Hattiesburg Building & Trades Council v. Broome

377 U.S. 126 | SCOTUS | 1964

377 U.S. 126 (1964)

HATTIESBURG BUILDING & TRADES COUNCIL ET AL.
v.
BROOME, DOING BUSINESS AS BROOME CONSTRUCTION & MAINTENANCE CO., ET AL.

No. 669.

Supreme Court of United States.

Decided April 27, 1964.
ON PETITION FOR WRIT OF CERTIORARI TO THE SUPREME COURT OF MISSISSIPPI.
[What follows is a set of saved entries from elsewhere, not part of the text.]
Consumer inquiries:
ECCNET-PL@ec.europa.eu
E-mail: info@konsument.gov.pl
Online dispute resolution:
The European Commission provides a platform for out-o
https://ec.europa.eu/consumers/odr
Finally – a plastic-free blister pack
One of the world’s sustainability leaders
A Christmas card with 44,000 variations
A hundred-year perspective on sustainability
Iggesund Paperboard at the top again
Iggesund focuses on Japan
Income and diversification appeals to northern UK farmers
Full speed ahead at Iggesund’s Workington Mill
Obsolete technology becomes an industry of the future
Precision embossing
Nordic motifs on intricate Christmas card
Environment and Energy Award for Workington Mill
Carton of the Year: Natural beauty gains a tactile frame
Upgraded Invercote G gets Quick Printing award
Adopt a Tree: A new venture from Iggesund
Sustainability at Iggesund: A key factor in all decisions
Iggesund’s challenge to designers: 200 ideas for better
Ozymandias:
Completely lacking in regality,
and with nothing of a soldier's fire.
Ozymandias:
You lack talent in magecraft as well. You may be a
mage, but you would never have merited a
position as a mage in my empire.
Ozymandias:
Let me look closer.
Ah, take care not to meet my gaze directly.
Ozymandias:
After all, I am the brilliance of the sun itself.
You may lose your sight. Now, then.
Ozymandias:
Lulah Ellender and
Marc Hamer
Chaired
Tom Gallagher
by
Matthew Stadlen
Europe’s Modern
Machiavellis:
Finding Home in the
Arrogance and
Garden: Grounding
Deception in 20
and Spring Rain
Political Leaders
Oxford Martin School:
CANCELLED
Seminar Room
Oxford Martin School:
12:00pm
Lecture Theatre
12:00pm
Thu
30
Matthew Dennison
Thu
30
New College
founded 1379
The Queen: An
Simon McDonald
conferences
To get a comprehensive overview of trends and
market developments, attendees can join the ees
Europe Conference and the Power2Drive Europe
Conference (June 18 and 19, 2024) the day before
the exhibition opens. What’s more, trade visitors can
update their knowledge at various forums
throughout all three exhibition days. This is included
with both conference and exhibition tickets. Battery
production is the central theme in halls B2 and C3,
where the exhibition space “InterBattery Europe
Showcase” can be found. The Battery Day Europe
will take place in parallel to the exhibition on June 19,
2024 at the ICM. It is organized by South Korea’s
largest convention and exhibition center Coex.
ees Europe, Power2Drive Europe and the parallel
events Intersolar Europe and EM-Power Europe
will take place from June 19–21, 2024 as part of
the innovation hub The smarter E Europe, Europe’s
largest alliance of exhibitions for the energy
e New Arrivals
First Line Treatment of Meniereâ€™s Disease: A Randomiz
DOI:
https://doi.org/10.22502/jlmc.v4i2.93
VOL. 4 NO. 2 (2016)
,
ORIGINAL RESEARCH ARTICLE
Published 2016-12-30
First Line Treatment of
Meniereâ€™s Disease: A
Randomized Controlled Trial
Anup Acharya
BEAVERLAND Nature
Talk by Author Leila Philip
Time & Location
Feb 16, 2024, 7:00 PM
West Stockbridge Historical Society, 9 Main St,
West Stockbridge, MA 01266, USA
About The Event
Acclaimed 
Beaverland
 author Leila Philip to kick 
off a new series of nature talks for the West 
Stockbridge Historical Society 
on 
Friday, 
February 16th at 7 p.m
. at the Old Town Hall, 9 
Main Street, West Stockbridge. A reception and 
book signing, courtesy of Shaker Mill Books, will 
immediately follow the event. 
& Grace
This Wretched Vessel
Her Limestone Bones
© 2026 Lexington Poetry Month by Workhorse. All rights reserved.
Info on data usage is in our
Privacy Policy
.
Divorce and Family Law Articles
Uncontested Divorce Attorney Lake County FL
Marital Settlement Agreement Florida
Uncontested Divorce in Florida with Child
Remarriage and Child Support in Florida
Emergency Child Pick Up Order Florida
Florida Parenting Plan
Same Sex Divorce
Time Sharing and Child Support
Ralph N. Jackson for petitioners.

Richard C. Keenan for respondents.

Solicitor General Cox, Arnold Ordman, Dominick L. Manoli and Norton J. Come for the United States, as amicus curiae, in support of the petition.

PER CURIAM.

After finding that the primary employer was not in commerce and ruling that the pre-emption rule of San Diego Building Trades Council v. Garmon, 359 U. S. 236, was therefore not applicable, the state court enjoined picketing at the premises of the secondary employer. The judgment must be reversed. The jurisdictional standards established by the National Labor Relations Board (see 23 N. L. R. B. Ann. Rep. 8 (1958)) may be satisfied by reference to the business operations of either the primary or the secondary employer. Truck Drivers Local No. 649, 93 N. L. R. B. 386; Teamsters Local No. 554, 110 N. L. R. B. 1769; Madison Bldg. & Const. Trades Council, 134 N. L. R. B. 517. Here, as the record clearly *127 shows, the secondary employer's operations met the jurisdictional requirements. Since the union's activities in this case were arguably an unfair labor practice, Sailors' Union of the Pacific, 92 N. L. R. B. 547, the state court had no jurisdiction to issue the injunction. San Diego Building Trades Council v. Garmon, 359 U. S. 236; Construction Laborers v. Curry, 371 U. S. 542. Accordingly, the petition for certiorari is granted and the judgment is reversed.